• Problem
From the records below, copy out exactly the lines from the one containing "COMENTARIOS RECIENTES" to the one containing "CAJA RURAL DEL SUR", both included. Add nothing else.

[Records from a data collection]
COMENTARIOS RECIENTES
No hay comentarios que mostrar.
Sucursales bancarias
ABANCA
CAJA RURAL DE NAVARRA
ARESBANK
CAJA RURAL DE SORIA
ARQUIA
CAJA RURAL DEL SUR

* * *

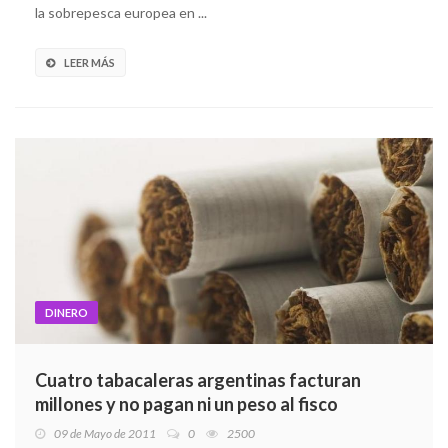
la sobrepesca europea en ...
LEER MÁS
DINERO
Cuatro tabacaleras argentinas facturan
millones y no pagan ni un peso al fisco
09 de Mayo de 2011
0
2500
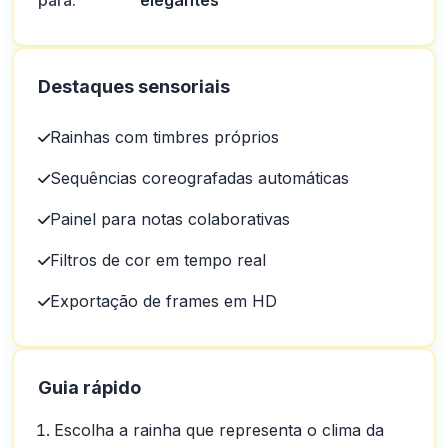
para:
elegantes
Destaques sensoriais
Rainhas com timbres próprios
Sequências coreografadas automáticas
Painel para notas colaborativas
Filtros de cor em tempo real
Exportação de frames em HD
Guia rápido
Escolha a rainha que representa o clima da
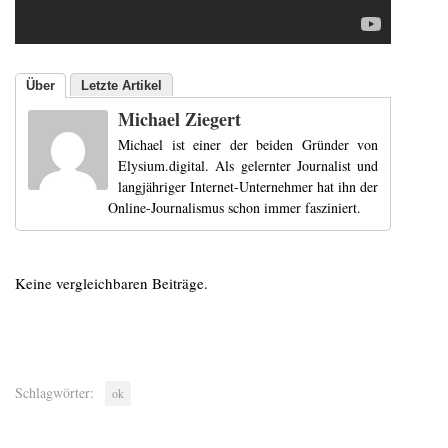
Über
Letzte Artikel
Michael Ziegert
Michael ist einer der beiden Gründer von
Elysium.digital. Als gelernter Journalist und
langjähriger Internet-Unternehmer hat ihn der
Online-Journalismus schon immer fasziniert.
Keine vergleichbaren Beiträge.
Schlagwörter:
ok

...

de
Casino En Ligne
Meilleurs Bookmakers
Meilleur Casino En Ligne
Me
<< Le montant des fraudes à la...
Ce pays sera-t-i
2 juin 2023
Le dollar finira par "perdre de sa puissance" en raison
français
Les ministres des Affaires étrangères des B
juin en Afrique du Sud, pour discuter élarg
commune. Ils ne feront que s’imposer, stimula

• Answer
COMENTARIOS RECIENTES
No hay comentarios que mostrar.
Sucursales bancarias
ABANCA
CAJA RURAL DE NAVARRA
ARESBANK
CAJA RURAL DE SORIA
ARQUIA
CAJA RURAL DEL SUR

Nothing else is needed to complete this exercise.